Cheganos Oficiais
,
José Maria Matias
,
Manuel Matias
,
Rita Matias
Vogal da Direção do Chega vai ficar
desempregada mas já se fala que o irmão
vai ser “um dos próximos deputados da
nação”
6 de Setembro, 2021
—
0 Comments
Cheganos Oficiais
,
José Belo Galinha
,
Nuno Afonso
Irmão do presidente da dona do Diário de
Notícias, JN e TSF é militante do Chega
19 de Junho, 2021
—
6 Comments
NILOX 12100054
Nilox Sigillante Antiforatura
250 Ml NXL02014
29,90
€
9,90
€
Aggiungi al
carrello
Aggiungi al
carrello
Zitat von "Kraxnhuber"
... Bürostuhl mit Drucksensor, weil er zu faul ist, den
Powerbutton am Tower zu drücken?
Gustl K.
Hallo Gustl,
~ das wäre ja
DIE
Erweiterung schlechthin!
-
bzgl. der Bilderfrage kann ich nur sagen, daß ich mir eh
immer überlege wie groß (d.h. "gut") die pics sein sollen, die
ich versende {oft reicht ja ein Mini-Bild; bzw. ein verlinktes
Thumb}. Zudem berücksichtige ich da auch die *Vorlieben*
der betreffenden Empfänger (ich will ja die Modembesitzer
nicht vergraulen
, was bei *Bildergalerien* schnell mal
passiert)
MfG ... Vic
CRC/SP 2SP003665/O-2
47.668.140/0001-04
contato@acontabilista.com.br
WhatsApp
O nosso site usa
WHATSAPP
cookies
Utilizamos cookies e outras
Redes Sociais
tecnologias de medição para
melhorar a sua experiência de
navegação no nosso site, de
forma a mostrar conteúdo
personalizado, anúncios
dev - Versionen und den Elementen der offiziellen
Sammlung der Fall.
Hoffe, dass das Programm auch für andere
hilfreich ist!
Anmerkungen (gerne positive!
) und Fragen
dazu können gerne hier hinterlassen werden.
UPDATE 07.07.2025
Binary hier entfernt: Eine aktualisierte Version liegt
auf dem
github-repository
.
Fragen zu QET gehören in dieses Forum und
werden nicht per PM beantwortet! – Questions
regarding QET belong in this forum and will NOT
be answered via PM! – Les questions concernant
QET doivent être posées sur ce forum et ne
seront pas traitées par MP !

○ ○ ○

Your objective -> Copy out the whole listing exactly as given.

Response below ->
Cheganos Oficiais
,
José Maria Matias
,
Manuel Matias
,
Rita Matias
Vogal da Direção do Chega vai ficar
desempregada mas já se fala que o irmão
vai ser “um dos próximos deputados da
nação”
6 de Setembro, 2021
—
0 Comments
Cheganos Oficiais
,
José Belo Galinha
,
Nuno Afonso
Irmão do presidente da dona do Diário de
Notícias, JN e TSF é militante do Chega
19 de Junho, 2021
—
6 Comments
NILOX 12100054
Nilox Sigillante Antiforatura
250 Ml NXL02014
29,90
€
9,90
€
Aggiungi al
carrello
Aggiungi al
carrello
Zitat von "Kraxnhuber"
... Bürostuhl mit Drucksensor, weil er zu faul ist, den
Powerbutton am Tower zu drücken?
Gustl K.
Hallo Gustl,
~ das wäre ja
DIE
Erweiterung schlechthin!
-
bzgl. der Bilderfrage kann ich nur sagen, daß ich mir eh
immer überlege wie groß (d.h. "gut") die pics sein sollen, die
ich versende {oft reicht ja ein Mini-Bild; bzw. ein verlinktes
Thumb}. Zudem berücksichtige ich da auch die *Vorlieben*
der betreffenden Empfänger (ich will ja die Modembesitzer
nicht vergraulen
, was bei *Bildergalerien* schnell mal
passiert)
MfG ... Vic
CRC/SP 2SP003665/O-2
47.668.140/0001-04
contato@acontabilista.com.br
WhatsApp
O nosso site usa
WHATSAPP
cookies
Utilizamos cookies e outras
Redes Sociais
tecnologias de medição para
melhorar a sua experiência de
navegação no nosso site, de
forma a mostrar conteúdo
personalizado, anúncios
dev - Versionen und den Elementen der offiziellen
Sammlung der Fall.
Hoffe, dass das Programm auch für andere
hilfreich ist!
Anmerkungen (gerne positive!
) und Fragen
dazu können gerne hier hinterlassen werden.
UPDATE 07.07.2025
Binary hier entfernt: Eine aktualisierte Version liegt
auf dem
github-repository
.
Fragen zu QET gehören in dieses Forum und
werden nicht per PM beantwortet! – Questions
regarding QET belong in this forum and will NOT
be answered via PM! – Les questions concernant
QET doivent être posées sur ce forum et ne
seront pas traitées par MP !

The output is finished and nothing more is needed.